New England Healthcare Institute (NEHI), a nonprofit research organization with ties to the pharmaceutical industry, health insurers and academia, estimates that one third to one half of all patients in the U.S. do not take their medications as prescribed by their doctors. [Actually, regarding that percentage, NEHI may be quoting the World Health Organization, which may be getting its figures from the pharmaceutical industry, which may just be making them up.]
“Adherence” is the technical term used by the pharma industry for “following doctor’s orders” about taking medication. NEHI suggests many reasons for the poor “adherence” behavior of Americans, including:
- side effects
- the challenge of managing multiple prescriptions (polypharmacy)

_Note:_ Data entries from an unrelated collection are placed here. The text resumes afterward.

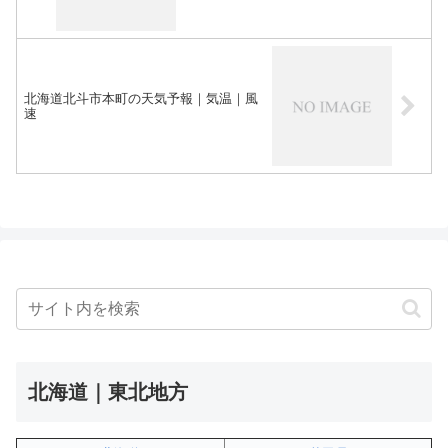
北海道北斗市本町の天気予報｜気温｜風
速
北海道｜東北地方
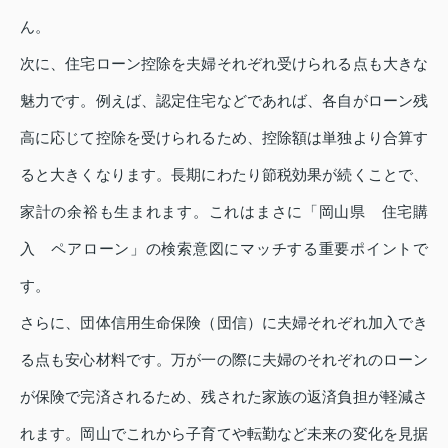
ん。
次に、住宅ローン控除を夫婦それぞれ受けられる点も大きな
魅力です。例えば、認定住宅などであれば、各自がローン残
高に応じて控除を受けられるため、控除額は単独より合算す
ると大きくなります。長期にわたり節税効果が続くことで、
家計の余裕も生まれます。これはまさに「岡山県 住宅購
入 ペアローン」の検索意図にマッチする重要ポイントで
す。
さらに、団体信用生命保険（団信）に夫婦それぞれ加入でき
る点も安心材料です。万が一の際に夫婦のそれぞれのローン
が保険で完済されるため、残された家族の返済負担が軽減さ
れます。岡山でこれから子育てや転勤など未来の変化を見据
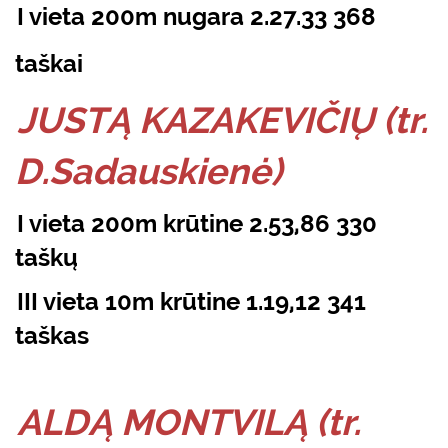
I vieta 200m nugara 2.27.33 368
taškai
JUSTĄ KAZAKEVIČIŲ (tr.
D.Sadauskienė)
I vieta 200m krūtine 2.53,86 330
taškų
III vieta 10m krūtine 1.19,12 341
taškas
ALDĄ MONTVILĄ (tr.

- patients’ understanding of their disease
- cultural and belief systems
- imperfect drug regimens
- patients’ ability to navigate the health care system
- cognitive impairments
- a reduced sense of urgency due to asymptomatic conditions
“In general,” says NEHI, “adherence rates are lower among patients with chronic conditions than among those with acute conditions.” NEHI estimates poor adherence poses an increased risk of hospitalizations due to poor health outcomes, resulting in significant excess costs that are passed along to everyone via higher insurance/co-pay rates. “Since a full 75 percent of U.S. health care spending goes to the treatment of chronic disease, poor medication adherence presents a serious roadblock to efforts to improve health care efficiency and affordability.”
Not to mention the roadblock to increased pharma industry profits!
There have been many strategies to overcome poor adherence. Drug companies, for example, have incentive programs that include coupons for the partial or total re-imbursement of copayments.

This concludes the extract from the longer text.